Zrieq Rafat, Kamel Souad, Al-Hamazani Faris, Boubaker Sahbi, Attili Rozan, Araúzo-Bravo Marcos J
Department of Public Health, College of Public Health and Health Informatics, University of Ha'il, Ha'il 55471, Saudi Arabia.
Applied Science Research Center, Applied Science Private University, Amman 11937, Jordan.
Toxics. 2025 Aug 16;13(8):682. doi: 10.3390/toxics13080682.

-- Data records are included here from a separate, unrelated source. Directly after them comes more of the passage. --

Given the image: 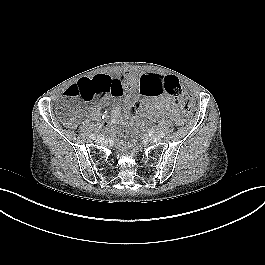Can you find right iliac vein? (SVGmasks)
Instances as JSON below:
<instances>
[{"instance_id":"obj_1","label":"right iliac vein","mask_w":265,"mask_h":265,"mask_svg":"<svg viewBox=\"0 0 265 265\" xmlns=\"http://www.w3.org/2000/svg\"><path fill=\"white\" fill-rule=\"evenodd\" d=\"M96 141H97V142H101V141H103V137H102V136H97Z\"/></svg>"}]
</instances>
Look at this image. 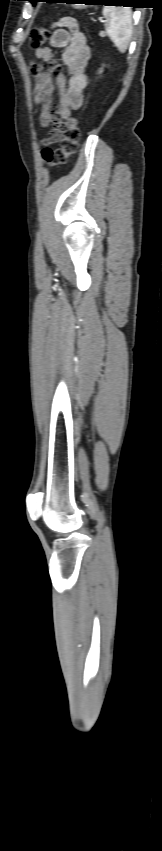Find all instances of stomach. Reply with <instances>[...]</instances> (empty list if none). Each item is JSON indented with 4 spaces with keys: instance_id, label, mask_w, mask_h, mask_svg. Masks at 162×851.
<instances>
[{
    "instance_id": "stomach-1",
    "label": "stomach",
    "mask_w": 162,
    "mask_h": 851,
    "mask_svg": "<svg viewBox=\"0 0 162 851\" xmlns=\"http://www.w3.org/2000/svg\"><path fill=\"white\" fill-rule=\"evenodd\" d=\"M84 2H89V1H88V0H72V1H68V3H73V6H74V7H76V8H80L82 5H81V4H75V3H84Z\"/></svg>"
}]
</instances>
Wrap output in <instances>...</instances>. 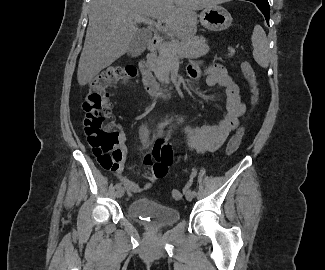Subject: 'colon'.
Listing matches in <instances>:
<instances>
[{
    "mask_svg": "<svg viewBox=\"0 0 325 270\" xmlns=\"http://www.w3.org/2000/svg\"><path fill=\"white\" fill-rule=\"evenodd\" d=\"M244 77L251 88V103L256 105L259 98V89L255 72L248 61L241 62ZM134 67H109L94 77L87 89L82 104L84 117V130L88 143L99 164L109 170L117 169L119 165L118 132L115 127L110 102L109 88L118 82H125L136 75ZM244 128L240 127L230 138L226 153L235 152L242 141ZM182 192L174 189L171 198L174 201L182 199Z\"/></svg>",
    "mask_w": 325,
    "mask_h": 270,
    "instance_id": "colon-1",
    "label": "colon"
}]
</instances>
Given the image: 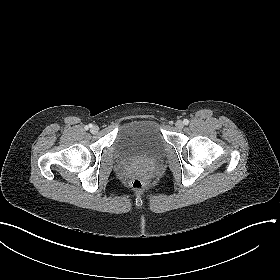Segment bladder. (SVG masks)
I'll return each instance as SVG.
<instances>
[{"label":"bladder","mask_w":280,"mask_h":280,"mask_svg":"<svg viewBox=\"0 0 280 280\" xmlns=\"http://www.w3.org/2000/svg\"><path fill=\"white\" fill-rule=\"evenodd\" d=\"M164 143L158 122L142 118L130 120L120 127L115 148L126 157H154L161 153Z\"/></svg>","instance_id":"obj_1"}]
</instances>
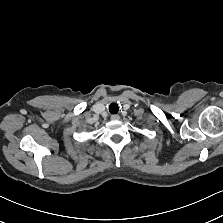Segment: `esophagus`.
I'll list each match as a JSON object with an SVG mask.
<instances>
[{"label":"esophagus","mask_w":223,"mask_h":223,"mask_svg":"<svg viewBox=\"0 0 223 223\" xmlns=\"http://www.w3.org/2000/svg\"><path fill=\"white\" fill-rule=\"evenodd\" d=\"M119 119H120V116L117 115V114H113V115L111 116V120H119Z\"/></svg>","instance_id":"34e87169"}]
</instances>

Air pollution is steadily increasing due to industrialization, economic activities, and transportation. High levels pose a significant threat to human health and well-being worldwide. Saudi Arabia is a growing country with air quality indices ranging from moderate to unhealthy. Although there are many monitoring stations distributed throughout the country, mathematical modeling of air pollution is still crucial for health and environmental decision-making. From this perspective, in this study, a data-driven approach based on pollutant records and a Deep Learning (DL) Long Short-Term Memory (LSTM) algorithm is carried out to perform temporal modeling of selected pollutants (PM, PM, CO and O) based on time series combined with a spatial modeling focused on selected cities (Riyadh, Jeddah, Mecca, Rabigh, Abha, Dammam and Taif), covering ~48% of the total population of the country. The best forecasts were provided by LSTM in cases where the datasets used were of relatively large size. Numerically, the obtained performance metrics such as the coefficient of determination (R) ranged from 0.2425 to 0.8073. The best LSTM results were compared to those provided by two ensemble methods, Random Forest (RF) and eXtreme Gradient Boosting (XGBoost), where the merits of LSTM were confirmed mainly in terms of its ability to capture hidden relationships. We also found that overall, meteorological factors showed a weak association with pollutant concentrations, with ambient temperature exerting a moderate influence. However, incorporating ambient temperature into LSTM models did not lead to a significant improvement in predictive accuracy. The developed approach can be used to support decision-making in environmental and health domains, as well as to monitor pollutant concentrations based on historical time series records.
由于工业化、经济活动和交通运输,空气污染正在稳步加剧。高污染水平对全球人类健康和福祉构成重大威胁。沙特阿拉伯是一个发展中国家,空气质量指数从中度到不健康不等。尽管该国各地分布着许多监测站,但空气污染的数学模型对于健康和环境决策仍然至关重要。从这个角度来看,在本研究中,开展了一种基于污染物记录和深度学习(DL)长短期记忆(LSTM)算法的数据驱动方法,以基于时间序列对选定污染物(PM、PM、CO和O)进行时间建模,并结合针对选定城市(利雅得、吉达、麦加、拉比格、艾卜哈、达曼和塔伊夫)的空间建模,覆盖该国约48%的总人口。在使用的数据集规模相对较大的情况下,LSTM提供了最佳预测。在数值上,获得的性能指标如决定系数(R)范围为0.2425至0.8073。将最佳LSTM结果与两种集成方法(随机森林(RF)和极端梯度提升(XGBoost))提供的结果进行了比较,其中LSTM的优点主要在其捕捉隐藏关系的能力方面得到了证实。我们还发现,总体而言,气象因素与污染物浓度的关联较弱,环境温度有一定影响。然而,将环境温度纳入LSTM模型并未导致预测准确性的显著提高。所开发的方法可用于支持环境和健康领域的决策,以及基于历史时间序列记录监测污染物浓度。